Durante a cerimônia, celebrada pelo Bispo Rodovalho, fundador da igreja Sara Nossa Terra, Bolsonaro conversou com Fraga sobre a trajetória de sua campanha presidencial e seu perfil no Twitter divulgou o colombiano Ricardo Velez Rodriguez como futuro ministro da Educação.

Após as palavras de Rodovalho, a noiva discursou e brincou ao pegar o celular para ler o que havia preparado. Disse que devolveria o aparelho logo em seguida.

A banda de Alysson Takaki, que cobra entre R$ 3.000 e R$ 11 mil para eventos em Brasília, segundo seu site de divulgação, tocou a marcha nupcial para a noiva e “Pela luz dos olhos teus”, de Vinicius de Moraes, para o noivo.

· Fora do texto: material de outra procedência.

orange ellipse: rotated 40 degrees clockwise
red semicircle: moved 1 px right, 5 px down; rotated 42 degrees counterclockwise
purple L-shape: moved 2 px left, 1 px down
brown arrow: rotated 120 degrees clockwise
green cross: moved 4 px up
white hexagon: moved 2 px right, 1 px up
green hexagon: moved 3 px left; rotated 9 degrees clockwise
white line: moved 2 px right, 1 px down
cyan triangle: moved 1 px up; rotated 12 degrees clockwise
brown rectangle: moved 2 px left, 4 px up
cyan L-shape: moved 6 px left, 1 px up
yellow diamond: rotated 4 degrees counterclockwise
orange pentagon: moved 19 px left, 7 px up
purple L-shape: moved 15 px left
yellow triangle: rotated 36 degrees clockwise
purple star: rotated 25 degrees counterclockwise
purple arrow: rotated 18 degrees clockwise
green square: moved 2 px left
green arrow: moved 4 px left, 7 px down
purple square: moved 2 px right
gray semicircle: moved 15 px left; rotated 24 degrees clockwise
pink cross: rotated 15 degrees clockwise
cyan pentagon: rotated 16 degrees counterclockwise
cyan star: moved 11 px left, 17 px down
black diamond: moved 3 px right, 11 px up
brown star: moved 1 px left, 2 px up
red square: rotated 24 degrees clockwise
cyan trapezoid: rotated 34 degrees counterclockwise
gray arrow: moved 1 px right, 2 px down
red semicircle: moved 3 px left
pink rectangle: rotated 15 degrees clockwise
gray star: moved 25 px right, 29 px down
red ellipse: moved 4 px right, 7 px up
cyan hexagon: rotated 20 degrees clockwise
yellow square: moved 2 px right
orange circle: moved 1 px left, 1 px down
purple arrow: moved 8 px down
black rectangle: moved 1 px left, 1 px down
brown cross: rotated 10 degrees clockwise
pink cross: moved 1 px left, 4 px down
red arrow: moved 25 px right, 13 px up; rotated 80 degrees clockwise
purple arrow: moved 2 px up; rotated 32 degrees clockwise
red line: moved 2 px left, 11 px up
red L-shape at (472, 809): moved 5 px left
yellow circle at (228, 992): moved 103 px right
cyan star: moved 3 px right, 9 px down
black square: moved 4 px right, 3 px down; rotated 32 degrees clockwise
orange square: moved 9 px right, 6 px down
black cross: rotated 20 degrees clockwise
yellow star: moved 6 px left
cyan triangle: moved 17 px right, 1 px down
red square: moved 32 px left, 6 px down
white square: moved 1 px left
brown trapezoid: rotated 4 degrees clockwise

A trilha sonora incluiu canções como “Por enquanto”, de Cássia Eller, “Shallow”, de Lady Gaga, e as trilhas sonoras dos filmes “O Mágico de Oz” e “A Bela e a Fera”.

O presidente eleito não demorou muito na festa, onde foram servidos canapés com vinho e uísque para acompanhar. Partiu menos de duas horas depois de sua chegada, um dos primeiros a deixar o casamento.

Seu filho Eduardo Bolsonaro, que se reelegeu deputado federal pelo PSL-SP, chegou antes do pai, dirigindo o próprio carro, e não o acompanhou na saída.